WHAT IS REQUIRED:
In this exercise, return only the lines that run from the line with "Segment every instance" to the end of the entries below, both included. Pictures are not copied.

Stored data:
============================================================

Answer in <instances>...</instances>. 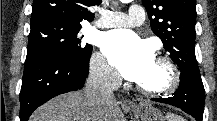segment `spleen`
Wrapping results in <instances>:
<instances>
[{
  "mask_svg": "<svg viewBox=\"0 0 217 121\" xmlns=\"http://www.w3.org/2000/svg\"><path fill=\"white\" fill-rule=\"evenodd\" d=\"M166 119L167 121H184V119L181 118L180 116L173 115V114H168Z\"/></svg>",
  "mask_w": 217,
  "mask_h": 121,
  "instance_id": "1",
  "label": "spleen"
}]
</instances>
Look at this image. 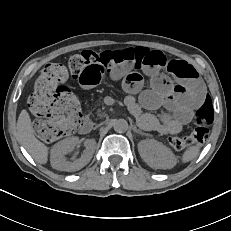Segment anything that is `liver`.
Segmentation results:
<instances>
[{
    "label": "liver",
    "mask_w": 231,
    "mask_h": 231,
    "mask_svg": "<svg viewBox=\"0 0 231 231\" xmlns=\"http://www.w3.org/2000/svg\"><path fill=\"white\" fill-rule=\"evenodd\" d=\"M17 132L21 144L31 157L40 164H46L49 148L35 137L30 116L25 109L18 117Z\"/></svg>",
    "instance_id": "obj_1"
}]
</instances>
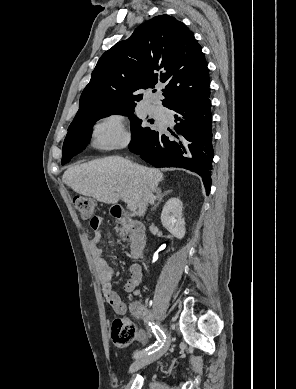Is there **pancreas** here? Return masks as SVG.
<instances>
[{"mask_svg": "<svg viewBox=\"0 0 296 389\" xmlns=\"http://www.w3.org/2000/svg\"><path fill=\"white\" fill-rule=\"evenodd\" d=\"M116 231H120L119 236L125 237L128 234V230L125 227L118 228L116 227Z\"/></svg>", "mask_w": 296, "mask_h": 389, "instance_id": "1", "label": "pancreas"}]
</instances>
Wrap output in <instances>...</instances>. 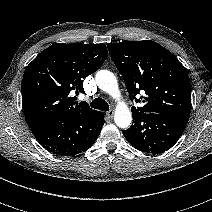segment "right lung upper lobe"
Listing matches in <instances>:
<instances>
[{"mask_svg": "<svg viewBox=\"0 0 212 212\" xmlns=\"http://www.w3.org/2000/svg\"><path fill=\"white\" fill-rule=\"evenodd\" d=\"M104 44L56 43L43 50L26 68L22 106L30 128L51 120L64 121L98 113L73 92H84L83 79L105 61Z\"/></svg>", "mask_w": 212, "mask_h": 212, "instance_id": "1", "label": "right lung upper lobe"}]
</instances>
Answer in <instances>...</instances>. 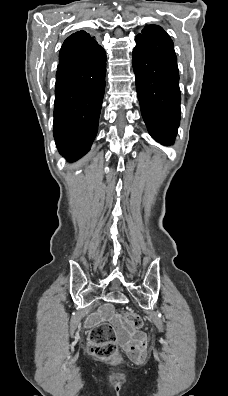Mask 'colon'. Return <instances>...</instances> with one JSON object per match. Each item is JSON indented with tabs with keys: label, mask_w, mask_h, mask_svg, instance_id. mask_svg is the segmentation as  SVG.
Returning <instances> with one entry per match:
<instances>
[{
	"label": "colon",
	"mask_w": 228,
	"mask_h": 396,
	"mask_svg": "<svg viewBox=\"0 0 228 396\" xmlns=\"http://www.w3.org/2000/svg\"><path fill=\"white\" fill-rule=\"evenodd\" d=\"M123 324L131 329L138 330L143 321L140 316L133 312H125L122 315ZM89 352L99 359H110L117 353V337L113 326L102 323L95 326L89 334Z\"/></svg>",
	"instance_id": "colon-1"
}]
</instances>
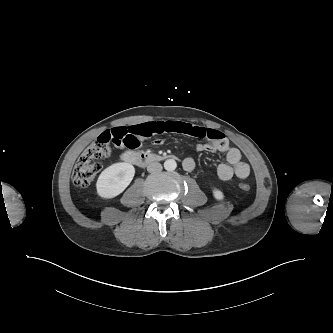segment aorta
<instances>
[{
	"label": "aorta",
	"instance_id": "aorta-1",
	"mask_svg": "<svg viewBox=\"0 0 333 333\" xmlns=\"http://www.w3.org/2000/svg\"><path fill=\"white\" fill-rule=\"evenodd\" d=\"M177 167V163L174 159H168L164 162V168L167 171H173Z\"/></svg>",
	"mask_w": 333,
	"mask_h": 333
}]
</instances>
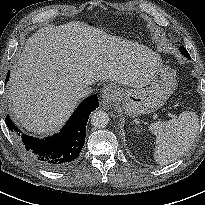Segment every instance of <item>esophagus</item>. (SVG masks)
Here are the masks:
<instances>
[{"mask_svg":"<svg viewBox=\"0 0 205 205\" xmlns=\"http://www.w3.org/2000/svg\"><path fill=\"white\" fill-rule=\"evenodd\" d=\"M103 105H108L117 99V91L112 87H104L101 91Z\"/></svg>","mask_w":205,"mask_h":205,"instance_id":"34e87169","label":"esophagus"}]
</instances>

============================================================

ANSWER FOR THIS EXERCISE:
Segment every instance of <item>esophagus</item>. (SVG masks)
Here are the masks:
<instances>
[{"mask_svg":"<svg viewBox=\"0 0 205 205\" xmlns=\"http://www.w3.org/2000/svg\"><path fill=\"white\" fill-rule=\"evenodd\" d=\"M103 105H108L117 99V91L112 87H104L101 91Z\"/></svg>","mask_w":205,"mask_h":205,"instance_id":"34e87169","label":"esophagus"}]
</instances>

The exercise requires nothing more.